Photographs of the laser-induced gas bubble layer after flap dissection with Gaussian (left column) and vortex (right column) beams with 1030-nm wavelength and 480-fs laser pulse duration. Photographs in the upper row were taken through the focusing objective less than 1 minute after flap cutting. Photographs in the lower row were taken 10 minutes after flap cutting using a stereo microscope.

Figure 6.

Thresholds for flap cutting (green) and bubble formation in water (blue) for Gaussian (dots) and vortex (circles) beams at 1030-nm wavelength and pulse durations of 480 fs, 3 ps, and 8.8 ps. NA = 0.38 in cornea; NA = 0.4 in water.

Figure 7.

Laser energy transmission during intrastromal flap cutting for Gaussian and vortex beams at laser pulse durations of (A) 480 fs, (B) 3 ps, and (C) 8.8 ps.
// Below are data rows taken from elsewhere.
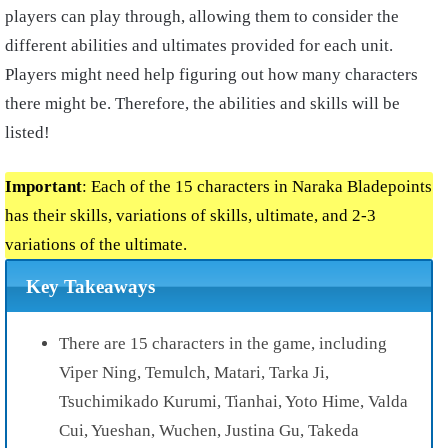
players can play through, allowing them to consider the
different abilities and ultimates provided for each unit.
Players might need help figuring out how many
characters
there might be. Therefore, the abilities and skills will be
listed!
Important
: Each of the 15 characters in Naraka Bladepoints
has their skills, variations of skills, ultimate, and 2-3
variations of the ultimate.
Key Takeaways
There are 15 characters in the game, including
Viper Ning, Temulch, Matari, Tarka Ji,
Tsuchimikado Kurumi, Tianhai, Yoto Hime, Valda
Cui, Yueshan, Wuchen, Justina Gu, Takeda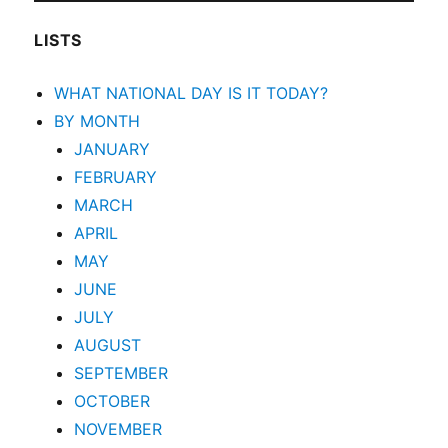
LISTS
WHAT NATIONAL DAY IS IT TODAY?
BY MONTH
JANUARY
FEBRUARY
MARCH
APRIL
MAY
JUNE
JULY
AUGUST
SEPTEMBER
OCTOBER
NOVEMBER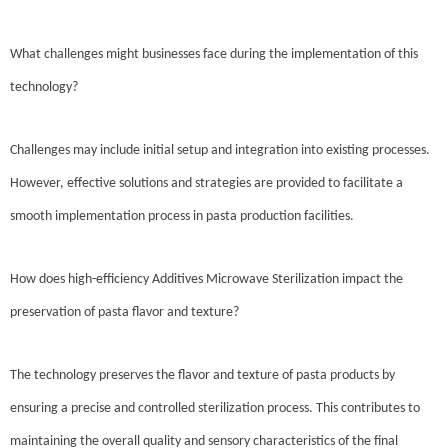
What challenges might businesses face during the implementation of this
technology?
Challenges may include initial setup and integration into existing processes.
However, effective solutions and strategies are provided to facilitate a
smooth implementation process in pasta production facilities.
How does high-efficiency Additives Microwave Sterilization impact the
preservation of pasta flavor and texture?
The technology preserves the flavor and texture of pasta products by
ensuring a precise and controlled sterilization process. This contributes to
maintaining the overall quality and sensory characteristics of the final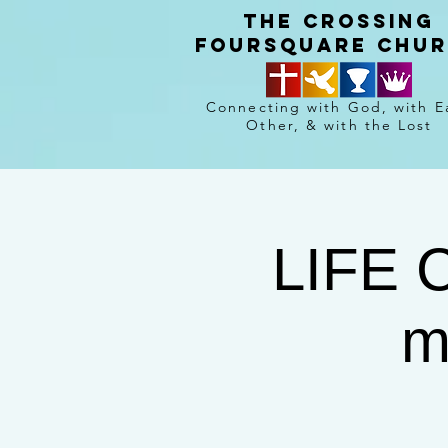
The crossing
Foursquare chu
Connecting with God, with E
Other, & with the Lost
LIFE 
m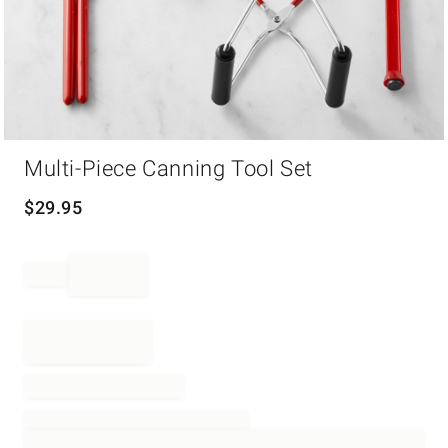
Item
Multi-Piece Canning Tool Set
1
of
1
$
29.95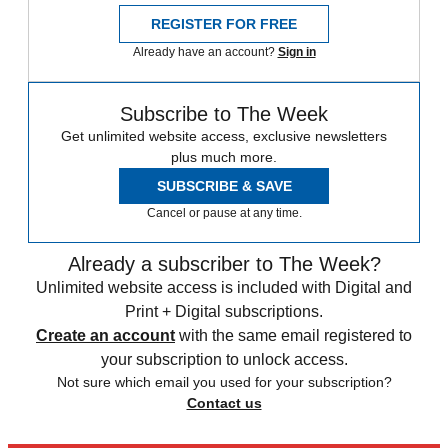
REGISTER FOR FREE
Already have an account?
Sign in
Subscribe to The Week
Get unlimited website access, exclusive newsletters
plus much more.
SUBSCRIBE & SAVE
Cancel or pause at any time.
Already a subscriber to The Week?
Unlimited website access is included with Digital and
Print + Digital subscriptions.
Create an account
with the same email registered to
your subscription to unlock access.
Not sure which email you used for your subscription?
Contact us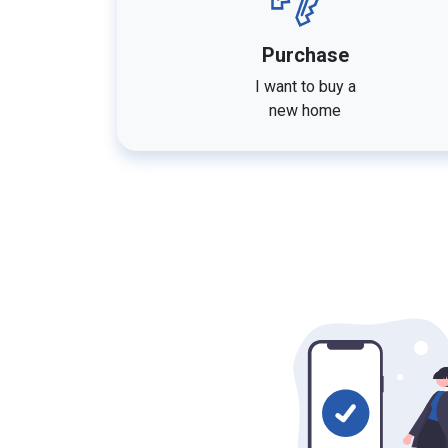
Purchase
I want to buy a
new home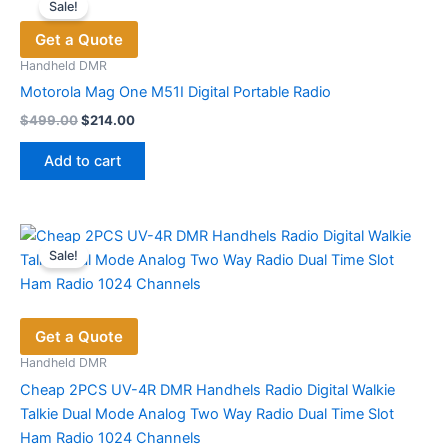
Sale!
The
Get a Quote
options
may
Handheld DMR
be
Motorola Mag One M51I Digital Portable Radio
chosen
Original
Current
$
499.00
$
214.00
price
price
on
was:
is:
the
Add to cart
$499.00.
$214.00.
product
page
Sale!
Get a Quote
Handheld DMR
Cheap 2PCS UV-4R DMR Handhels Radio Digital Walkie
Talkie Dual Mode Analog Two Way Radio Dual Time Slot
Ham Radio 1024 Channels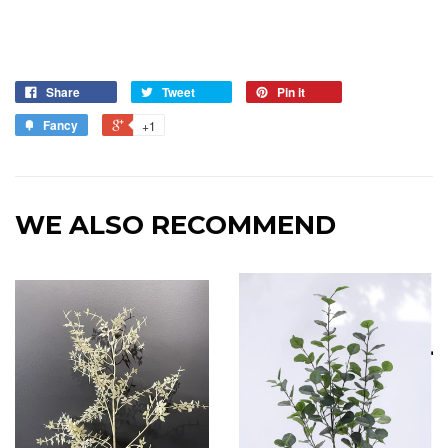
Share
Tweet
Pin it
Fancy
+1
WE ALSO RECOMMEND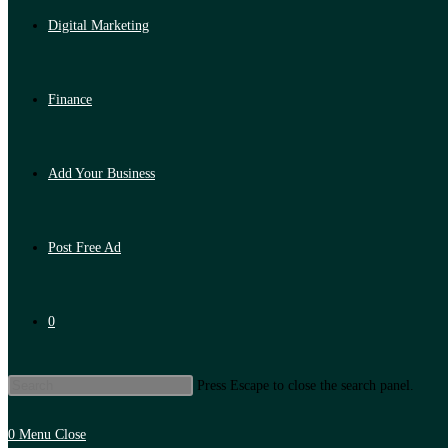
Digital Marketing
Finance
Add Your Business
Post Free Ad
0
Press Escape to close the search panel.
0
Menu
Close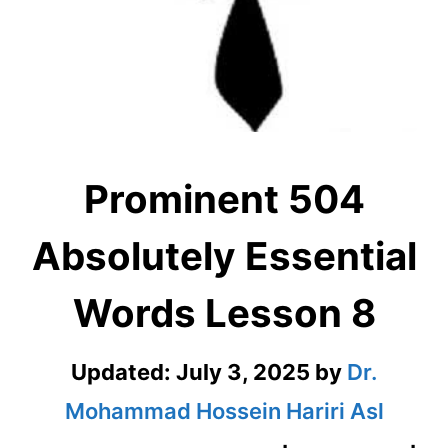
Prominent 504
Absolutely Essential
Words Lesson 8
Updated:
July 3, 2025
by
Dr.
Mohammad Hossein Hariri Asl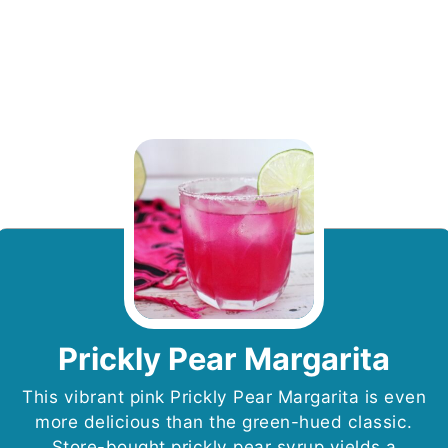
Prickly Pear Margarita
This vibrant pink Prickly Pear Margarita is even
more delicious than the green-hued classic.
Store-bought prickly pear syrup yields a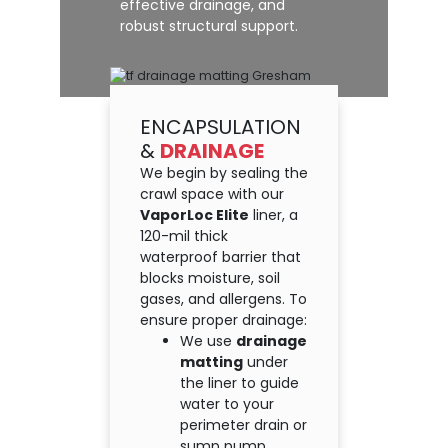
effective drainage, and
robust structural support.
ENCAPSULATION
&
DRAINAGE
We begin by sealing the
crawl space with our
VaporLoc Elite
liner, a
120-mil thick
waterproof barrier that
blocks moisture, soil
gases, and allergens. To
ensure proper drainage:
We use
drainage
matting
under
the liner to guide
water to your
perimeter drain or
sump pump.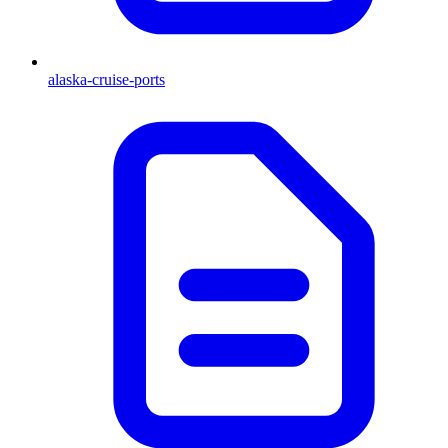
alaska-cruise-ports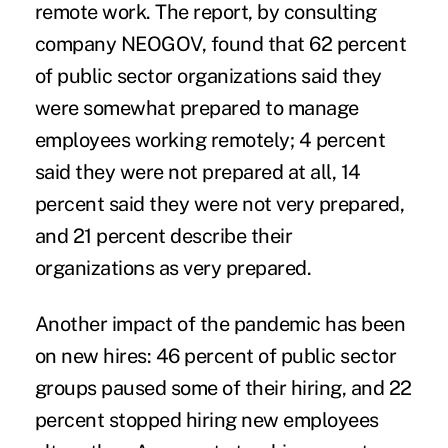
remote work. The report, by consulting
company NEOGOV, found that 62 percent
of public sector organizations said they
were somewhat prepared to manage
employees working remotely; 4 percent
said they were not prepared at all, 14
percent said they were not very prepared,
and 21 percent describe their
organizations as very prepared.
Another impact of the pandemic has been
on new hires: 46 percent of public sector
groups paused some of their hiring, and 22
percent stopped hiring new employees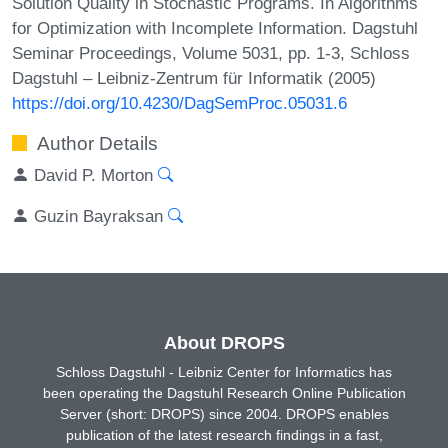
Solution Quality in Stochastic Programs. In Algorithms
for Optimization with Incomplete Information. Dagstuhl
Seminar Proceedings, Volume 5031, pp. 1-3, Schloss
Dagstuhl – Leibniz-Zentrum für Informatik (2005)
https://doi.org/10.4230/DagSemProc.05031.6
Author Details
David P. Morton
Guzin Bayraksan
About DROPS
Schloss Dagstuhl - Leibniz Center for Informatics has
been operating the Dagstuhl Research Online Publication
Server (short: DROPS) since 2004. DROPS enables
publication of the latest research findings in a fast,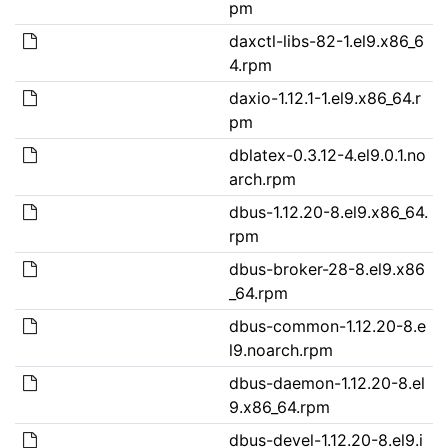
pm
daxctl-libs-82-1.el9.x86_6
4.rpm
daxio-1.12.1-1.el9.x86_64.r
pm
dblatex-0.3.12-4.el9.0.1.no
arch.rpm
dbus-1.12.20-8.el9.x86_64.
rpm
dbus-broker-28-8.el9.x86
_64.rpm
dbus-common-1.12.20-8.e
l9.noarch.rpm
dbus-daemon-1.12.20-8.el
9.x86_64.rpm
dbus-devel-1.12.20-8.el9.i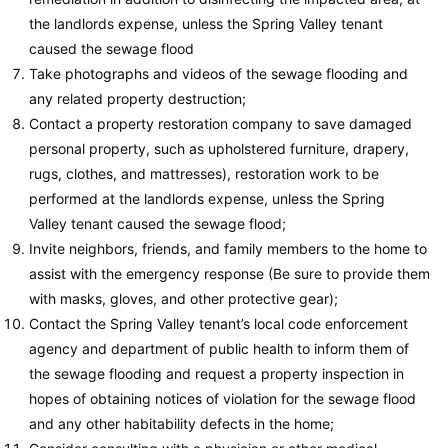
the landlords expense, unless the Spring Valley tenant
caused the sewage flood
Take photographs and videos of the sewage flooding and
any related property destruction;
Contact a property restoration company to save damaged
personal property, such as upholstered furniture, drapery,
rugs, clothes, and mattresses), restoration work to be
performed at the landlords expense, unless the Spring
Valley tenant caused the sewage flood;
Invite neighbors, friends, and family members to the home to
assist with the emergency response (Be sure to provide them
with masks, gloves, and other protective gear);
Contact the Spring Valley tenant’s local code enforcement
agency and department of public health to inform them of
the sewage flooding and request a property inspection in
hopes of obtaining notices of violation for the sewage flood
and any other habitability defects in the home;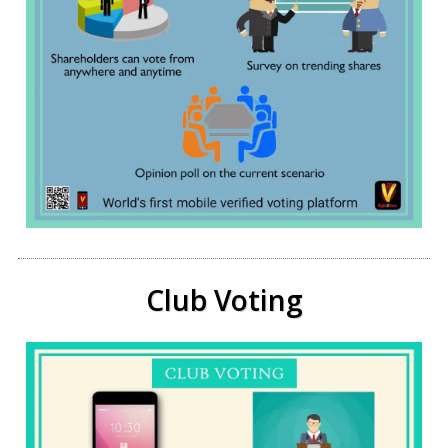
Club Voting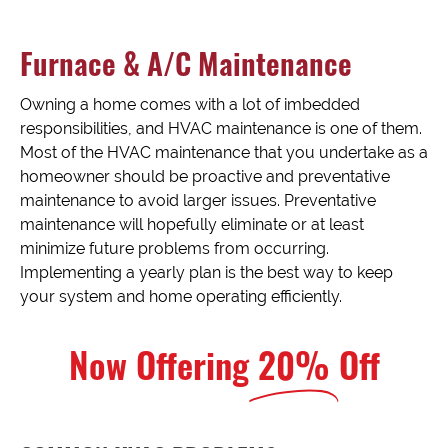
Furnace & A/C Maintenance
Owning a home comes with a lot of imbedded
responsibilities, and HVAC maintenance is one of them.
Most of the HVAC maintenance that you undertake as a
homeowner should be proactive and preventative
maintenance to avoid larger issues. Preventative
maintenance will hopefully eliminate or at least
minimize future problems from occurring.
Implementing a yearly plan is the best way to keep
your system and home operating efficiently.
Now Offering
20%
Off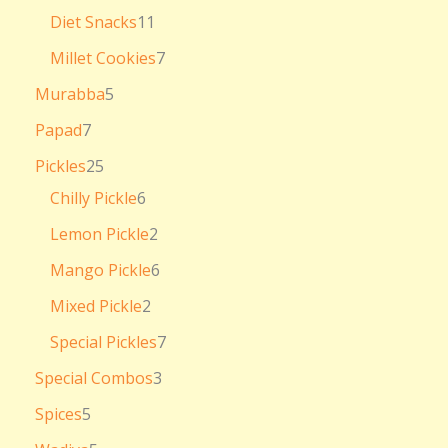
Diet Snacks
11
Millet Cookies
7
Murabba
5
Papad
7
Pickles
25
Chilly Pickle
6
Lemon Pickle
2
Mango Pickle
6
Mixed Pickle
2
Special Pickles
7
Special Combos
3
Spices
5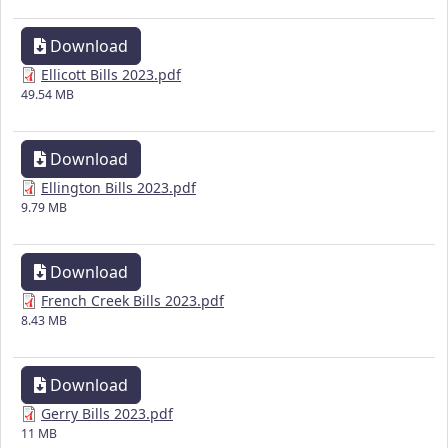
Download
Ellicott Bills 2023.pdf
49.54 MB
Download
Ellington Bills 2023.pdf
9.79 MB
Download
French Creek Bills 2023.pdf
8.43 MB
Download
Gerry Bills 2023.pdf
11 MB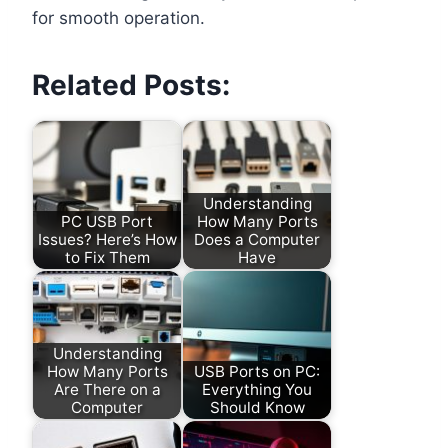
for smooth operation.
Related Posts:
Understanding
PC USB Port
How Many Ports
Issues? Here’s How
Does a Computer
to Fix Them
Have
Understanding
How Many Ports
USB Ports on PC:
Are There on a
Everything You
Computer
Should Know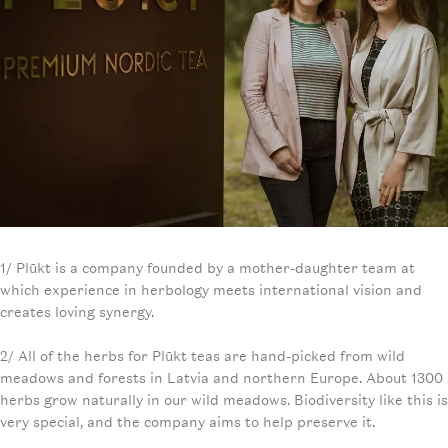
1/ Plūkt is a company founded by a mother-daughter team at
which experience in herbology meets international vision and
creates loving synergy.
2/ All of the herbs for Plūkt teas are hand-picked from wild
meadows and forests in Latvia and northern Europe. About 1300
herbs grow naturally in our wild meadows. Biodiversity like this is
very special, and the company aims to help preserve it.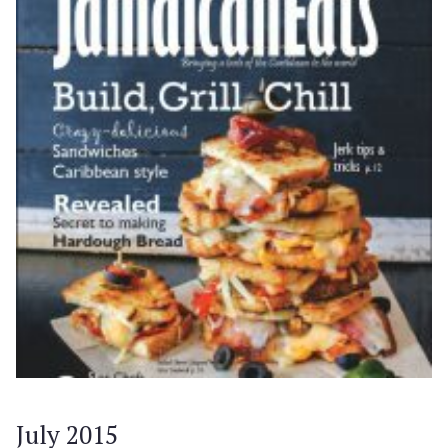
July 2015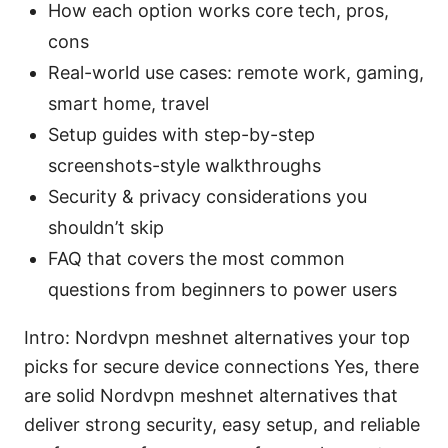
How each option works core tech, pros,
cons
Real-world use cases: remote work, gaming,
smart home, travel
Setup guides with step-by-step
screenshots-style walkthroughs
Security & privacy considerations you
shouldn’t skip
FAQ that covers the most common
questions from beginners to power users
Intro: Nordvpn meshnet alternatives your top
picks for secure device connections Yes, there
are solid Nordvpn meshnet alternatives that
deliver strong security, easy setup, and reliable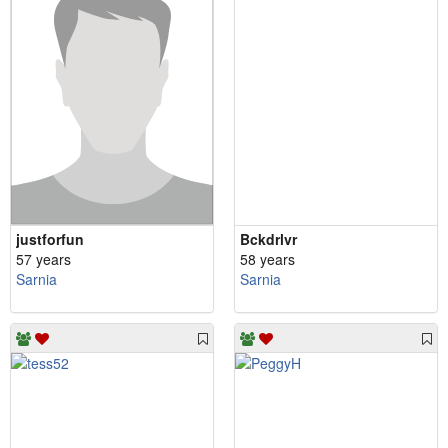
justforfun
Bckdrlvr
57 years
58 years
Sarnia
Sarnia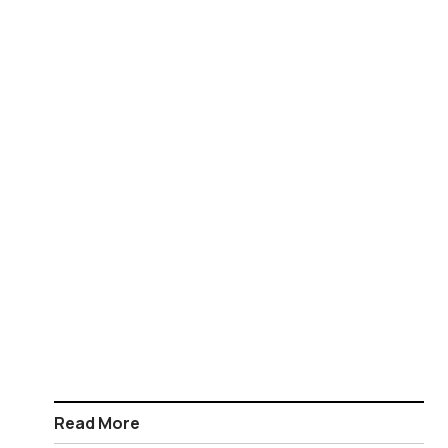
Read More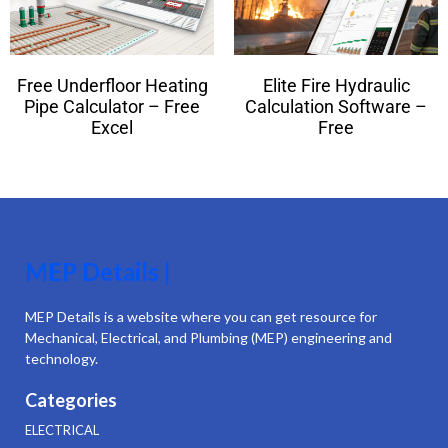
Free Underfloor Heating
Elite Fire Hydraulic
Pipe Calculator – Free
Calculation Software –
Excel
Free
MEP Details |
MEP Details is a website where you can get resource for
Mechanical, Electrical, and Plumbing (MEP) engineering and
technology.
Categories
ELECTRICAL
For each parameter set, two different porcine corneas were investigated (red and black dots). The thresholds for visible bubble formation in cornea are shown as gray dots (Gaussian) and gray circles (vortex). The energy values required for flap cutting are marked with green arrows, and the corresponding transmission values are indicated.

Figure 8.

Absorbed laser pulse energy at E_th,cut during flap cutting in porcine cornea with Gaussian (dots) and vortex (circles) beams.

Figure 9.

Temperature (A) and pressure (B) as a function of internal energy for a mass density ρ₀ = 1000 kg m^–3, according to the IAPWS-95 formulation of the EOS of water.